Last weekend, the Public Administration Select Committee (PASC) published its report ‘Special Advisers in the thick of it’. The Committee came out against a cap on the numbers of spads. That was sensible: the focus should be on the effectiveness of special advisers, not their numbers. Spads are here to stay, and the sooner we have a dispassionate and informed debate about their role, the better. But whether or not the public and Westminster observers will agree is a different matter.

MH

[This post was edited on 23/10/12 to take account of Coalition practice in appointing spads to whips.]

Francis Maude’s Ambitious Civil Service Review

In the mid-term ministers’ fancy lightly turns to thoughts of civil service reform. The current government is no different. In recent months, various figures in the Coalition have expressed growing frustration about the performance of the civil service. And so it comes as no surprise that Francis Maude, Minister for the Cabinet Office, announced at the beginning of August that he would commission a review of government structures in other countries and multilateral organisations. This review would include examining various governments’ operation and accountability, identifying best practices and making recommendations for how these could be adopted in the UK. It’s a competitive bid, all for the princely sum of £50,000.

You can read the Cabinet Office’s proposal here. It’s certainly ambitious. The Constitution Unit was mentioned as one of the possible contenders for the bid, which was very flattering, but unrealistic, for reasons we set out below. And it has recently emerged that a number of other think tanks have also politely declined to submit a bid.

It’s worth thinking about the practical aspects of the proposed review. The terms of reference are very, very broad. The successful external consultant is expected to look in detail at six different countries’ bureaucratic systems at a minimum; and to look not just at the relationships between ministers and the bureaucracy, and how policy advice is provided, but successes and failures, public and parliamentary accountability mechanisms … the list goes on. Some of these six countries—New Zealand, Australia, Singapore, France, the United States, Sweden—actually have very different systems with very different experiences. The review also insists on examining the European Union (why?).

The vast scope of the proposed review means that the external organisation would need a substantial number of staff already in place, or else a very, very quick recruitment process. That would exclude a good number of organisations (like the Unit, for instance). And the comparative nature of the review also means this large project team would probably need to be already familiar with the countries in question. So not just a large team, but a large expert team. Experts or consultants cost money. That sum of £50000 begins to look less and less realistic.

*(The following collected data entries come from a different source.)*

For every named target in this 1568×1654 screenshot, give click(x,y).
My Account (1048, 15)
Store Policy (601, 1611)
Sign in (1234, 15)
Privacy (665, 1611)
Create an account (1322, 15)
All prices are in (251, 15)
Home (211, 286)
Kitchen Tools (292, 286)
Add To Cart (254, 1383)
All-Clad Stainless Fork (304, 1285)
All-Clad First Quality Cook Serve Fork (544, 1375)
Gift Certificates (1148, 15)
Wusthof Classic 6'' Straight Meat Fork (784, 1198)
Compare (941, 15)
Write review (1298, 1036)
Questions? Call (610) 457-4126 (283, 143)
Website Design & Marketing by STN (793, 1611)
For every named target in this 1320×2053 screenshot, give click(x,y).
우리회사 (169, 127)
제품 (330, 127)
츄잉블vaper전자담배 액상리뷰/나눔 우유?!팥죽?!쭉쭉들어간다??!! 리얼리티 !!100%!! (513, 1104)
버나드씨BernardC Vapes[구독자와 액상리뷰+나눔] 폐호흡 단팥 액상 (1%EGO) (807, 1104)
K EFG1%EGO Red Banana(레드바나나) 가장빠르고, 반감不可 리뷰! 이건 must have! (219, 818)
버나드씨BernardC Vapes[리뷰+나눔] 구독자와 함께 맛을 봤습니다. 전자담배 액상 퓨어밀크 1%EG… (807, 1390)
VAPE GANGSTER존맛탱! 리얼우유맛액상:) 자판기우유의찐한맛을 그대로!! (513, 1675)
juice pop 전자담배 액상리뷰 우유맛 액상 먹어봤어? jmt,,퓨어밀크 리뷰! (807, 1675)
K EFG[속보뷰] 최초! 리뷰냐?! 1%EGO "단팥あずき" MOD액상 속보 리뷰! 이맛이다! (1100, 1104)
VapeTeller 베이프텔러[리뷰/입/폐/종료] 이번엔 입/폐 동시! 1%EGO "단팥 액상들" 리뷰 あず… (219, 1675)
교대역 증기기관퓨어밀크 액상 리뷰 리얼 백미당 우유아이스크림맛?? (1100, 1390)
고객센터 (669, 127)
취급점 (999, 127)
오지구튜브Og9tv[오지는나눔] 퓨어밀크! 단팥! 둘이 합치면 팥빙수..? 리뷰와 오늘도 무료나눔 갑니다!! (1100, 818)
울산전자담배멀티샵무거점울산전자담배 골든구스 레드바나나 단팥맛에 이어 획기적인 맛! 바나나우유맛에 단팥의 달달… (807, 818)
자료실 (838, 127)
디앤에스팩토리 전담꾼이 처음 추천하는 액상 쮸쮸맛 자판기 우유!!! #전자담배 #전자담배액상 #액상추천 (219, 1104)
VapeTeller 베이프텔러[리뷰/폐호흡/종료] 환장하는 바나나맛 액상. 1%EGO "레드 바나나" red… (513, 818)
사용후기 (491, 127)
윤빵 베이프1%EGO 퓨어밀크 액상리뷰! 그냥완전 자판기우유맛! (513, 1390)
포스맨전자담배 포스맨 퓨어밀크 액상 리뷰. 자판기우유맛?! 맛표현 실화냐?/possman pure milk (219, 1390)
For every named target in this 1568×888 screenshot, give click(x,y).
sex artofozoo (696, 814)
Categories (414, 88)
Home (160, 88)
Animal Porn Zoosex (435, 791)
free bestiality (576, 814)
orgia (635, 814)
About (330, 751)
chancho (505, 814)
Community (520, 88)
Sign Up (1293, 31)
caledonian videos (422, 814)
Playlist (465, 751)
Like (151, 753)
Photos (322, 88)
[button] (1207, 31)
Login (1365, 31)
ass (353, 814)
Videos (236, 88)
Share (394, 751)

Moreover, the final report is meant to be ready within two months. That is a very short time indeed. As a point of comparison, the IfG—one of the biggest, most well-staffed think tanks in the UK—is taking one year to examine many of the issues raised by the Cabinet Office proposal.

The final kicker is that the external consultant is expected to meet regularly with the Minister so that he can discuss progress and ‘provide direction’ for the project. This, coupled with the implied requirement of familiarity with comparative public administration across six countries, the short time within which they are expected to deliver, and the low sum of money being offered, raises real issues of neutrality and impartiality. The terms of reference suggest that Maude already knows what he wants, but that he needs an ‘external’ consultant to somehow legitimate it.

A final point. Francis Maude is asking for too much, too quickly. If these are the kinds of goals he thinks are realistic, is it any surprise that he and his colleagues are disappointed by the performance of the civil service?

EDIT 28 September 2012: since this blog post, Maude has announced that the Institute for Public Policy Research has won the £50,000 contract.